Tenho saudades de Quinito. Não saudades apenas do Quinito do futebol, jogador, treinador, homem do verbo fácil e criativo, inimigo figadal da banalidade do discurso, poeta de um jogo que cada vez precisa mais de poetas, ele que nasceu em Setúbal, na freguesia do Bocage, e que também poderia ter como nome arcadiano Elmano Sadino. Tenho saudades do Quinito amigo, camarada, do Quinito das conversas ao almoço, das entrevistas que nunca seguiam os parâmetros, das histórias soberbas, das tiradas repentinas, dos programas de rádio – sim, sim, também fui a uns dos seus programas, “A Magia da Bola”, solidários, preocupados, que auxiliavam a Casa do Gaiato.
Quinito, o Poeta do Sado, foi um cometa que passou e se recusa a voltar, fechado lá na sua própria tristeza, que parece ter vencido definitivamente a sua contagiante alegria de outrora.
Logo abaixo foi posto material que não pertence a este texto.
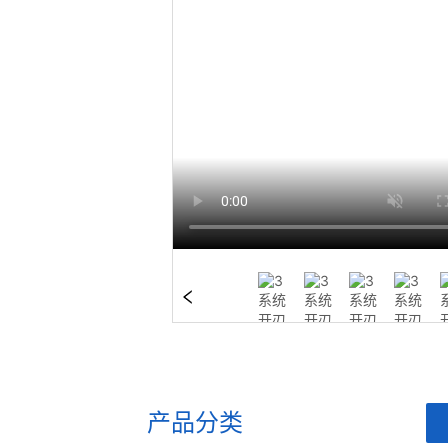
产品分类
ㅤ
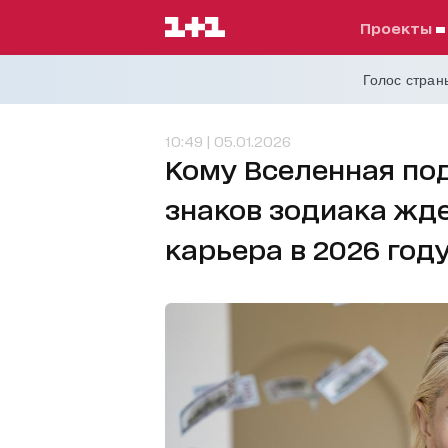
проекты
Голос страны
10:49 | 05.01.2026
Кому Вселенная под
знаков зодиака жд
карьера в 2026 год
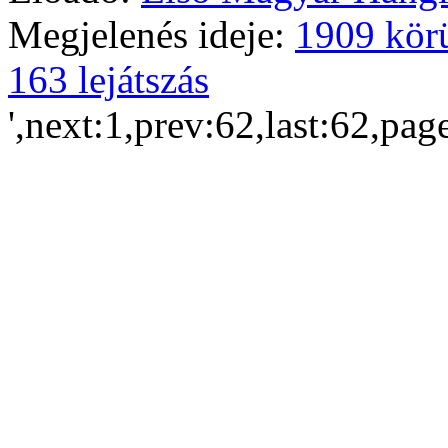
Megjelenés ideje:
1909 kör
163 lejátszás
',next:1,prev:62,last:62,pag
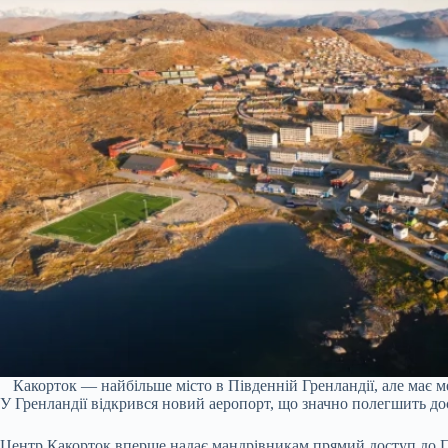
Какорток — найбільше місто в Південній Гренландії, але має м
У Гренландії відкрився новий аеропорт, що значно полегшить до
Центр Какорток вперше надає мандрівникам прямий доступ до П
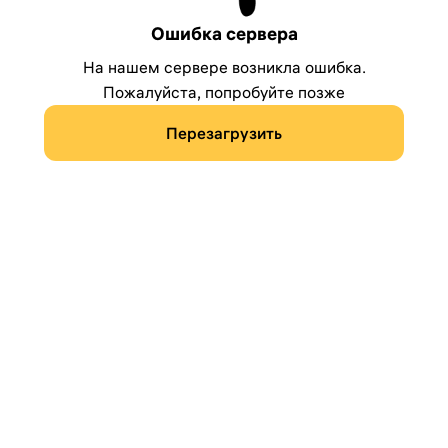
Ошибка сервера
На нашем сервере возникла ошибка.
Пожалуйста, попробуйте позже
Перезагрузить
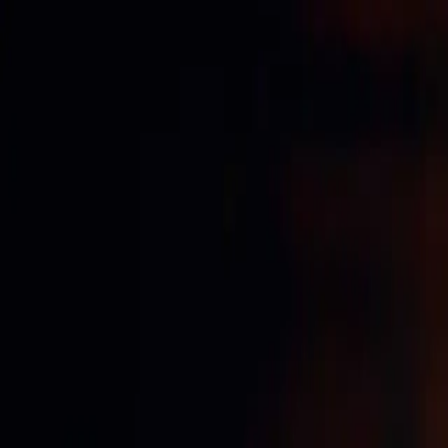
Accueil
Société
Réalisations
Contact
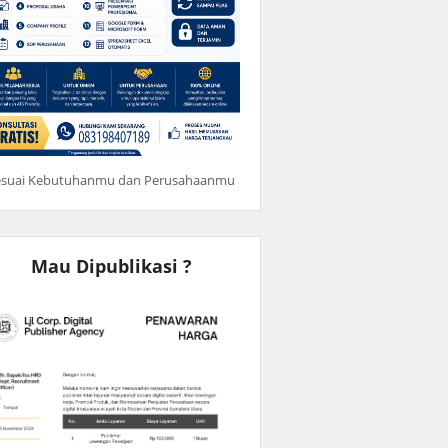
esuai Kebutuhanmu dan Perusahaanmu
Mau Dipublikasi ?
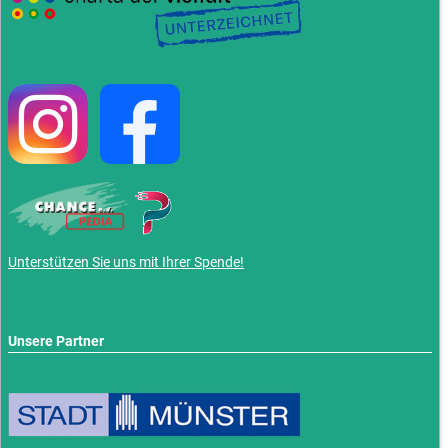
Unterstützen Sie uns mit Ihrer Spende!
Unsere Partner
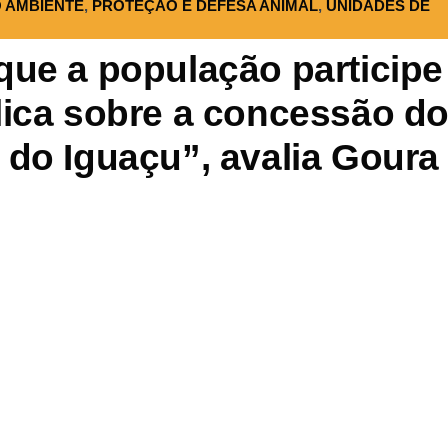
O AMBIENTE
,
PROTEÇÃO E DEFESA ANIMAL
,
UNIDADES DE
que a população participe
lica sobre a concessão d
 do Iguaçu”, avalia Goura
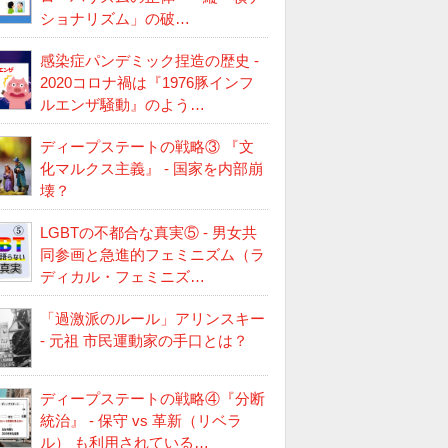
ショナリズム」の破…
感染症パンデミック捏造の歴史 -
2020コロナ禍は『1976豚インフ
ルエンザ騒動』のよう…
ディープステートの戦略③ 『文
化マルクス主義』 - 国家を内部崩
壊？
LGBTの不都合な真実⑤ - 男女共
同参画と急進的フェミニズム（ラ
ディカル・フェミニズ…
「過激派のルール」アリンスキー
- 元祖 市民運動家の手口とは？
ディープステートの戦略④『分断
統治』 - 保守 vs 革新（リベラ
ル） も利用されている…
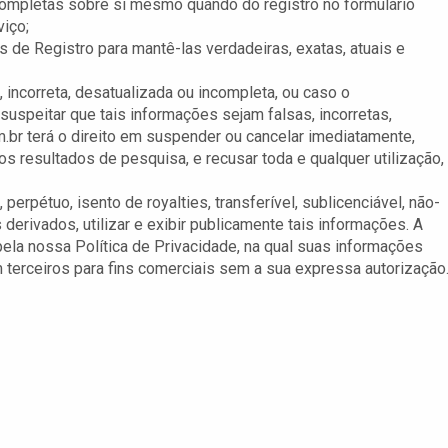
 completas sobre si mesmo quando do registro no formulário
iço;
s de Registro para mantê-las verdadeiras, exatas, atuais e
, incorreta, desatualizada ou incompleta, ou caso o
suspeitar que tais informações sejam falsas, incorretas,
.br terá o direito em suspender ou cancelar imediatamente,
s resultados de pesquisa, e recusar toda e qualquer utilização,
 perpétuo, isento de royalties, transferível, sublicenciável, não-
os derivados, utilizar e exibir publicamente tais informações. A
ela nossa Política de Privacidade, na qual suas informações
 terceiros para fins comerciais sem a sua expressa autorização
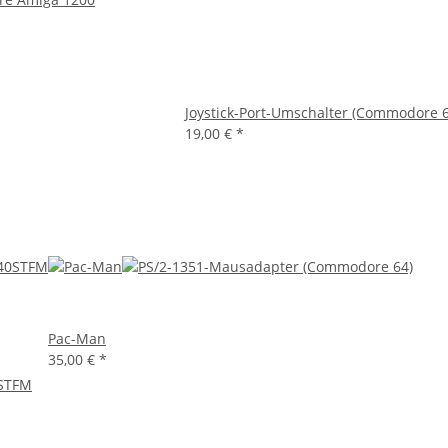
Joystick-Port-Umschalter (Commodore 6
19,00 €
*
Pac-Man
35,00 €
*
0STFM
Faz-me falta. Faz-nos falta.
Ele foi o primeiro treinador português a trabalhar aqui, no Koweit, trazido pelo Manuel Barbosa (outro injustamente caído no olvido) para o Yarmouk, em 1985, vindo do Braga. Yarmouk é uma cidadezinha que fica na ilha de Failaka, fundada pelos gregos, e o seu clube esteve sempre longe dos grandes títulos, embora tenha fama de haver produzido alguns dos melhores jogadores do Koweit nos anos 80.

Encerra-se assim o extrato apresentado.